The first thing to mark with a nice thick blue highlighter is that the church ministers grace and peace. And we see just this kind of thing going on in 2 Samuel 9 as King David blesses the undeserving.
The Text – A Summary
Verse 1 says David went looking for a descendent of Saul, not to cut off the house of Saul, but to show kindness to him. This kindness refers to steadfast love or covenant mercy. David showed kindness based upon his prior covenant with Jonathan. Ziba, a servant of Saul’s house, was called to David. Ziba told David that a son of Jonathan named Mephibosheth still lived and he was crippled in his feet (v. 3). 2 Samuel 4 tells us of the tragic day when Mephibosheth became lame. He was 5 years old and news came of the deaths of his father and grandfather, Jonathan and Saul. Mephibosheth’s nurse took him and fled, but she fell and Mephibosheth fell with her. He was lame from that day forward. Ziba told David that Mephibosheth, now old enough to have his own young son, was living in Lo-debar, which means “No-pasture.”

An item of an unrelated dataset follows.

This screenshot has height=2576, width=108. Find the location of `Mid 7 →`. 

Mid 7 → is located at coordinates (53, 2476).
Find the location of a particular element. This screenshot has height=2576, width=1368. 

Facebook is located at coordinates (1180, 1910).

David sent and brought Mephibosheth (v. 5). Mephibosheth entered and fell on his face before David, acknowledging himself as David’s servant. David replied, “Fear not, for I will surely shew thee kindness for Jonathan thy father’s sake” (v. 7). David restored to Mephibosheth the land of his father Saul. David also told Mephibosheth that he would eat at the King’s table. In gratitude and amazement, Mephibosheth wondered that David would show such regard to a dead dog like himself (v. 8).

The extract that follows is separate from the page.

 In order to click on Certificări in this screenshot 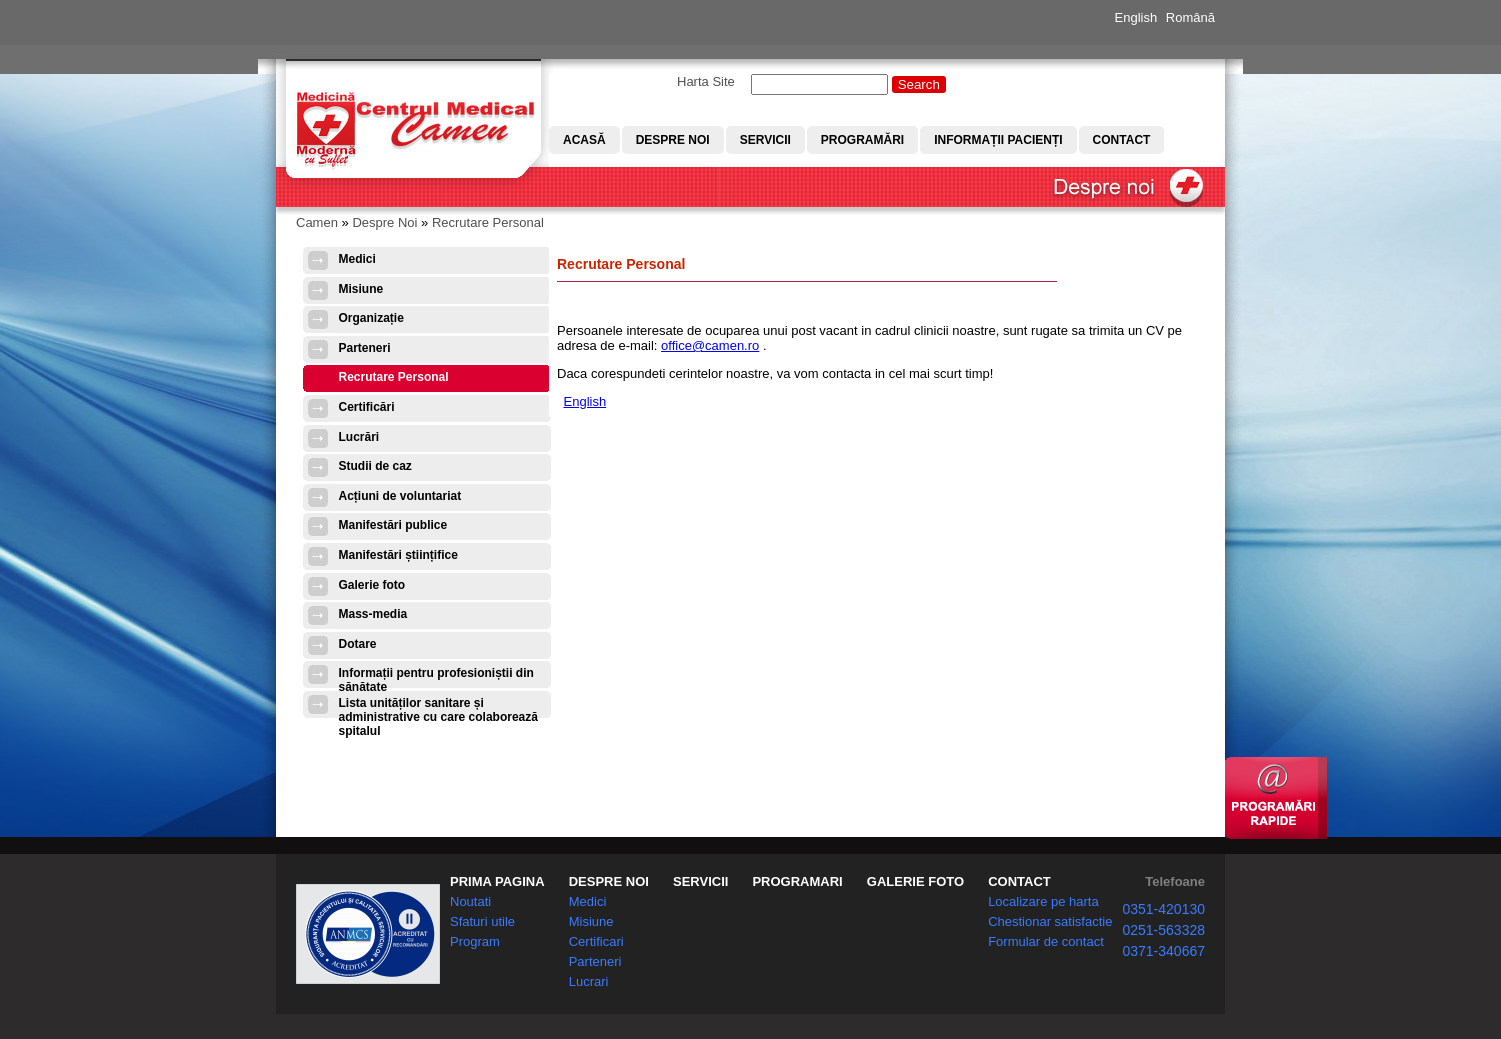 , I will do `click(367, 407)`.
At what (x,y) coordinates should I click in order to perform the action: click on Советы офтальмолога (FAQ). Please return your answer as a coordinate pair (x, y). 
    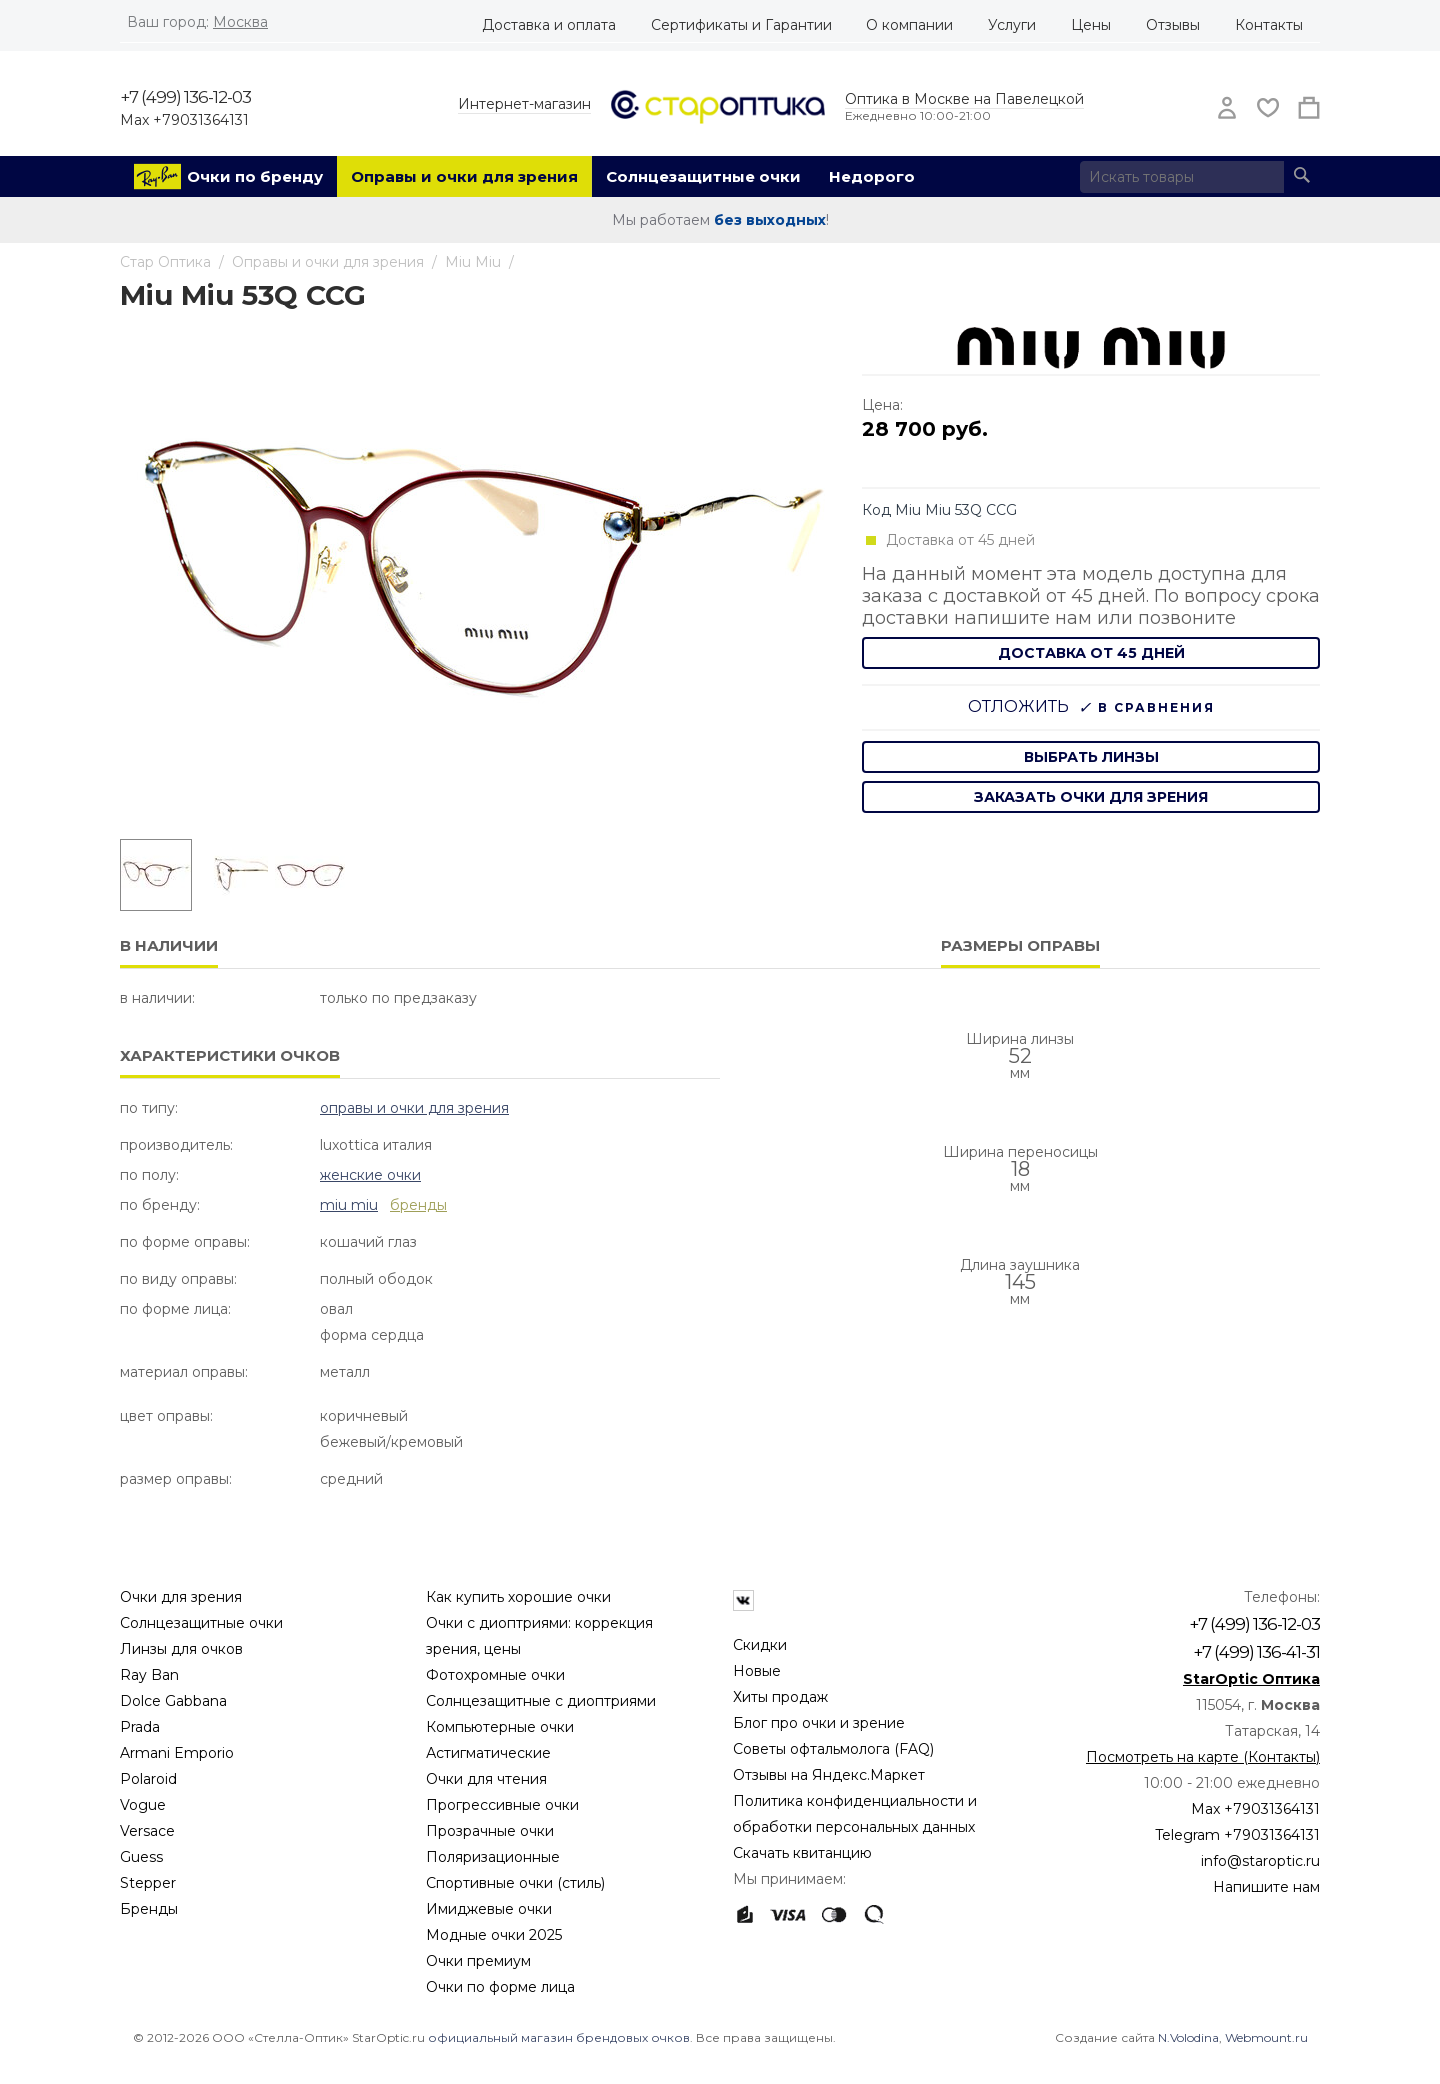     Looking at the image, I should click on (833, 1749).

David called Ziba and informed him that all which belonged to Saul now belonged to Mephibosheth. He ordered Ziba’s sons and servants to work Mephibosheth’s land so that he would have food. Ziba agreed. Mephibosheth ate always at David’s table in Jerusalem like one of the king’s sons. The passage ends by telling us Mephibosheth was lame in both of his feet.
Grace and Peace
If you are going to shape culture, then you will of course need principles. You will not shape anything without standards. But, you will need more than standards. When David arose to the throne, mercy overflowed to Mephibosheth. And so it is with Christ’s ascension to the throne, “For the law was given by Moses, but grace and truth came by Jesus Christ” (John 1:17). The ministry of Moses was glorious, so glorious that Moses had to veil his face. But a ministration has come that far exceeds the old (2 Corinthians 3).
There is a kind of culture-shaper who is very much like John the Baptist. He was a great man. And he indeed shaped things. He moved several things out of the way that had to be cleared out so that the glory of the Messiah might shine forth. Of him, Jesus said, “Verily I say unto you. Among them that are born of women there hath not risen a greater than John the Baptist: notwithstanding he that is least in the kingdom of heaven is greater than he” (Matthew 11:11).
When things heat up, as they have been heating up for some time, even good men may find themselves wanting a leader who will burn down the other side. There indeed is a time to call down fire from heaven (2 Kings 1:10). And there is a time when doing so will result in the following reply from Jesus, “Ye know not what manner of spirit ye are of. For the Son of man is not come to destroy men’s lives, but to save them” (Luke 9:55-56).
So here’s a way to test yourself. When you envision a Mere Christendom, and that is exactly what you should be envisioning, what cathedral is at the center of that town? Do the bells of that cathedral ring with grace and peace? Grace is the only thing that will do. The ministry of grace is the only ministry that will bring peace. The ministry of grace is the locomotive of cultural reformation. And that grace is only found in the Greater David, King Jesus Christ. He was mangled on the cross. He took the judgment upon himself. He rose again from the dead so that lame beggars like you and me, living a wasteland like “Lo-debar,” could feast at his table day after day, world without end.